▶ _Data extracts_
+++

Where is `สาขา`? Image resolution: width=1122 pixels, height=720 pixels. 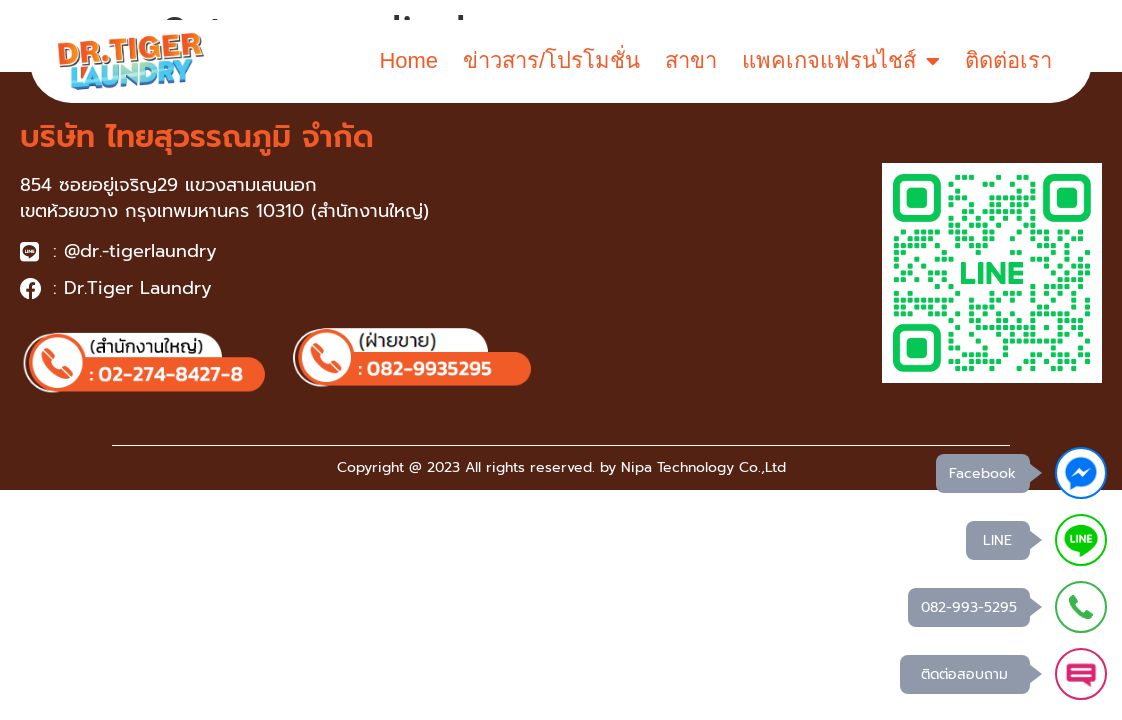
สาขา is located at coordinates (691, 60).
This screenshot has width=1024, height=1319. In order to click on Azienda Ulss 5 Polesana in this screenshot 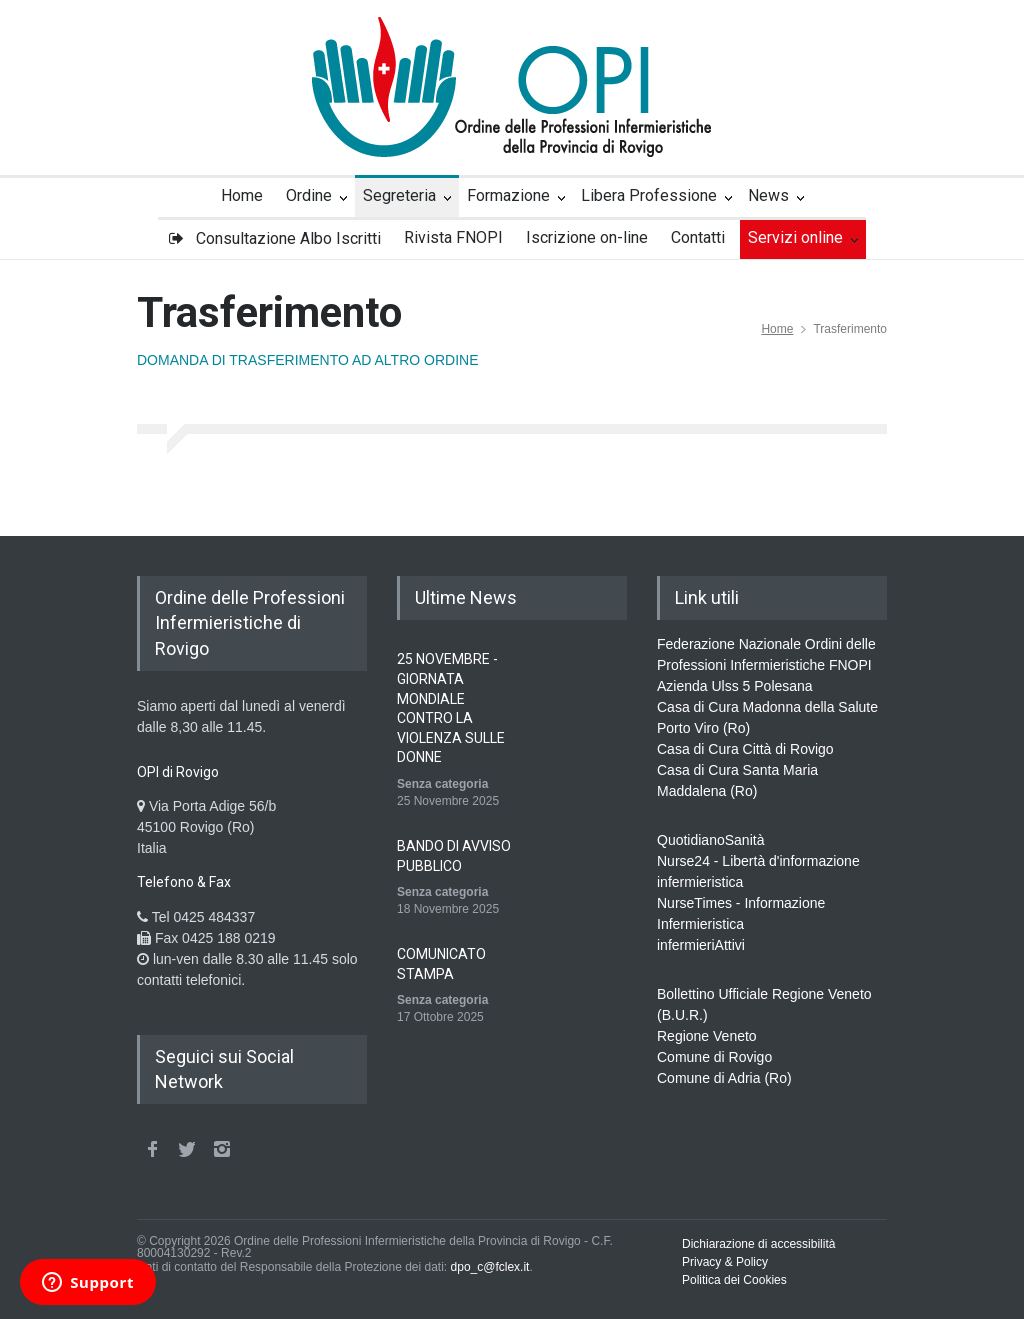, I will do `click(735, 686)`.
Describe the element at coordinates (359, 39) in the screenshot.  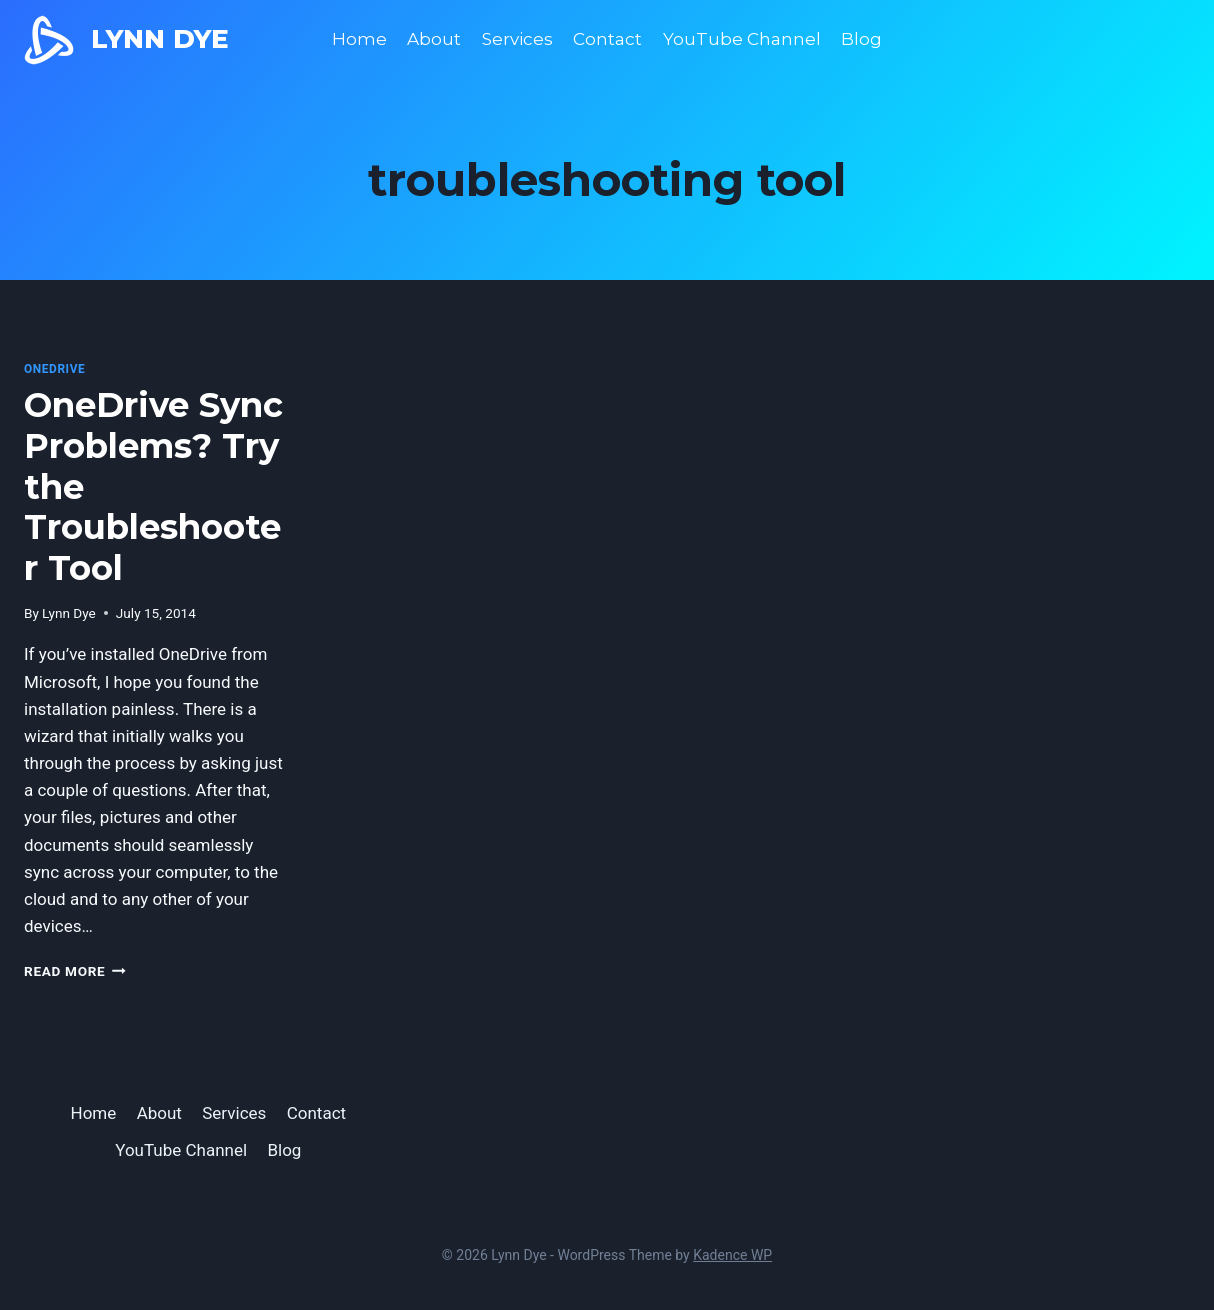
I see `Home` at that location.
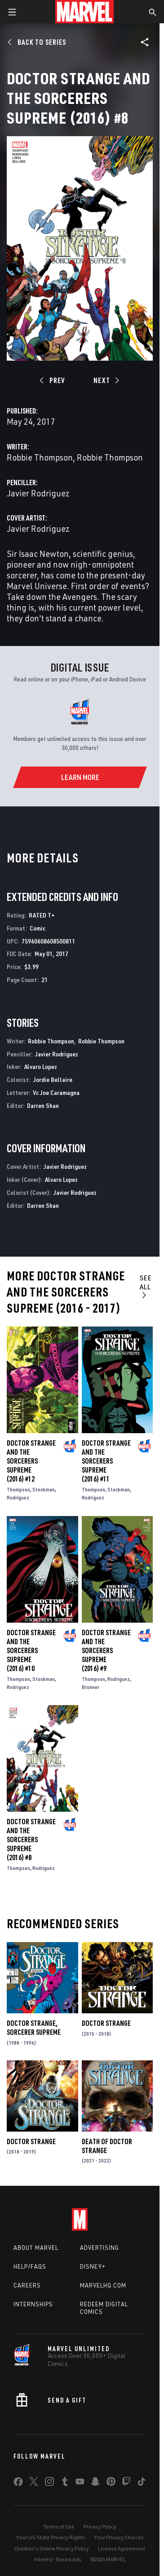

+++

▶ _Task requirements_
Leaving out every picture, extract verbatim the lines from the one containing "Describe the element" through the last line of the listing, inclusive.

▶ _Solution to this problem_
Describe the element at coordinates (359, 39) in the screenshot.  
I see `Home` at that location.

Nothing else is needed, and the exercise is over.